Seit Jahrzehnten stehen die christlichen Gemeinden in Metzingen der ökumenischen Bewegung positiv gegenüber. Regelmäßig trifft sich der ökumenische Arbeitskreis, um über mögliche Aktionen und Projekte zu sprechen. So stellt sich immer wieder die Frage, wie man die Ökumene vor Ort am Leben halten kann. Einhellig räumen die Pfarrer Martin Winter, Hermann Weiß und Dieter Schott sowie Pastor Bernd Schwenkschuster ein, dass der Arbeitskreis die Aktionen und Projekte in den vergangenen Jahren  ein wenig verringert hat. Dennoch sind zumindest die Hauptamtlichen aller Kirchengemeinden stets im Gespräch geblieben, tauschen sich regelmäßig aus.

Ein Fixpunkt ist demnach immer der ökumenische Gottesdienst an Neujahr. Er biete die Gelegenheit zu fragen, was den eigenen Glauben eigentlich ausmacht. Gleichzeitig könne man den Blick auf den anderen Glauben richten. Und man könne sich diesen anderen mitteilen. „Das Ganze“, sagt der katholische Pfarrer, Hermann Weiß, von der St. Bonifatiusgemeinde, „ist freilich nicht ganz einfach.“ Wie dem auch sei, die Verantwortlichen haben sich eine neue Aktion überlegt: der ökumenische Kanzeltausch. Wobei Hermann Weiß sogleich feststellt, dass die Bezeichnung nicht ganz richtig sei, denn eigentlich würden ja nur die Prediger ausgetauscht, die jeweiligen Kanzeln blieben ja an ihrem Ort.

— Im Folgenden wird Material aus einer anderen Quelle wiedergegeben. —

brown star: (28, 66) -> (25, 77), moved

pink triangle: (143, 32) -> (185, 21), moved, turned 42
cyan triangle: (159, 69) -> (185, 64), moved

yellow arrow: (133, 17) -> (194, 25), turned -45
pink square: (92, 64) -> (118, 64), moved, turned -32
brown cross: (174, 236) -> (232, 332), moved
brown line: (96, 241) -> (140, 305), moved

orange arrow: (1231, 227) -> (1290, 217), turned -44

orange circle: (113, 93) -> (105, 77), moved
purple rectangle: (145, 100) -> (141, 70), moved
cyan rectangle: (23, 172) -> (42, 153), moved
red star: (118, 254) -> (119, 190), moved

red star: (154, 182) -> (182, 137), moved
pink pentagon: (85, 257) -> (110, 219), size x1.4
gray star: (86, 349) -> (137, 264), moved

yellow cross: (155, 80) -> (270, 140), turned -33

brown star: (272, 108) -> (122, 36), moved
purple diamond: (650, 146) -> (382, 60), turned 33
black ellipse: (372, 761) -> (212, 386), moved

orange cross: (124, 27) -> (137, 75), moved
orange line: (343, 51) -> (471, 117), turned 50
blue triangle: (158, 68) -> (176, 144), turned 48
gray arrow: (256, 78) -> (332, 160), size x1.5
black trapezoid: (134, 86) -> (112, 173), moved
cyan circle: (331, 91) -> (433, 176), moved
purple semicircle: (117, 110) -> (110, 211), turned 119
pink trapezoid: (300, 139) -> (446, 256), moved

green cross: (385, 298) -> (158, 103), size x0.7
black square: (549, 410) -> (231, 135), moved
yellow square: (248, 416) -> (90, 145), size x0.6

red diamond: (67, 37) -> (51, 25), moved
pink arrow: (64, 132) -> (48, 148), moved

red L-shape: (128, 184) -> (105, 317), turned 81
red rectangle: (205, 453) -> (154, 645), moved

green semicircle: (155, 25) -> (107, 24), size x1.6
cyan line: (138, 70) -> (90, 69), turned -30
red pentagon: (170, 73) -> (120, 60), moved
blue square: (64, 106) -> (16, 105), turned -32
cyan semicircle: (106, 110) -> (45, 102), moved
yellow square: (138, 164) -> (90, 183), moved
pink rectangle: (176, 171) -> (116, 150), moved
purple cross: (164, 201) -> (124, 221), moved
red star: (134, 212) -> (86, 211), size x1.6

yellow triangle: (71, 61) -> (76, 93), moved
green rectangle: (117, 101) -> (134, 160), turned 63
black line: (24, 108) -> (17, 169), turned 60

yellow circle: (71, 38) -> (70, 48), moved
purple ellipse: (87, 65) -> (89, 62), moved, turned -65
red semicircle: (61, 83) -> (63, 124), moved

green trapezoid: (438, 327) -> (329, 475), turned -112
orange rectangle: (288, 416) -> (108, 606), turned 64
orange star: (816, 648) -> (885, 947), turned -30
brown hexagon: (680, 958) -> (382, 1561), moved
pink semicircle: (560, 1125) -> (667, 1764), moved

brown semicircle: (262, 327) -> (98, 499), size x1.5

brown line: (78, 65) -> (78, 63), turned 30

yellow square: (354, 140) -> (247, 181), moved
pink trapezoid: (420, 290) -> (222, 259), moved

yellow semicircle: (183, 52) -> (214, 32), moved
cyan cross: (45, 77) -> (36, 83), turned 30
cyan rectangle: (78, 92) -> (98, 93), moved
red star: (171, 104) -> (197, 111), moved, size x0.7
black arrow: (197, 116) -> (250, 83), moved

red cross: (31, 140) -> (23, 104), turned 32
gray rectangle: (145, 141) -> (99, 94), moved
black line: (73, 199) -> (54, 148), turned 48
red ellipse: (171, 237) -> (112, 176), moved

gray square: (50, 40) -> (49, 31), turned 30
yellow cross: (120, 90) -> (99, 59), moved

Die Geistlichen sind sich darüber einig, dass es gut sei, wenn ihre Gemeindemitglieder auch mal Gottesdienste anderer Konfessionen besuchen. Der ökumenische Kanzeltausch dreht das Ganze jetzt um. Dabei erscheint es ihnen wichtig, dass die Gläubigen sehen, dass so etwas überhaupt möglich ist. Denn es gebe ja durchaus nach wie vor unterschiedliche Sichtweisen im Glauben. Diese könnten durchaus anregend sein, doch das gestalte sich nicht immer einfach. „Aber“, sagt Martinskirchenpfarrer Martin Winter, „so kann man gemeinsam den geschwisterlichen Glauben erleben.“ Und Dieter Schott, Pfarrer an der Friedenskirche, gibt zu bedenken, dass die Hauptamtlichen auf diese Weise auch mal andere Arten von Gottesdiensten erleben. „Aber“, wendet Hermann Weiß ein, „wenn die Bibel zu Wort kommt, merkt man auch schnell, dass wir beieinander sind.“

Die neue Aktion des ökumenischen Kanzeltausches ist das erste ökumenische Projekt im Reformationsjahr 2017. Und sie soll keine Eintagsfliege sein. Denn eines ist allen Beteiligten klar: In Metzingen gibt es eine Offenheit für die Ökumene. Sie falle den Christen in Metzingen nicht schwer, auch wenn nicht alles machbar erscheint. „Ich bin jetzt seit drei Jahren in Metzingen“, sagt Pfarrer Martin Winter, „und ich habe schnell festgestellt, dass die Ökumene  in dieser Stadt lebt. Auf diesen Zug bin ich gerne aufgesprungen.“ Sprach’s und erinnerte an den ökumenischen Gottesdienst mit den Delegationen aus den drei Metzinger Partnerstädten Noyon, Hexham und Nagykálló, der eine wunderbare Sache gewesen sei.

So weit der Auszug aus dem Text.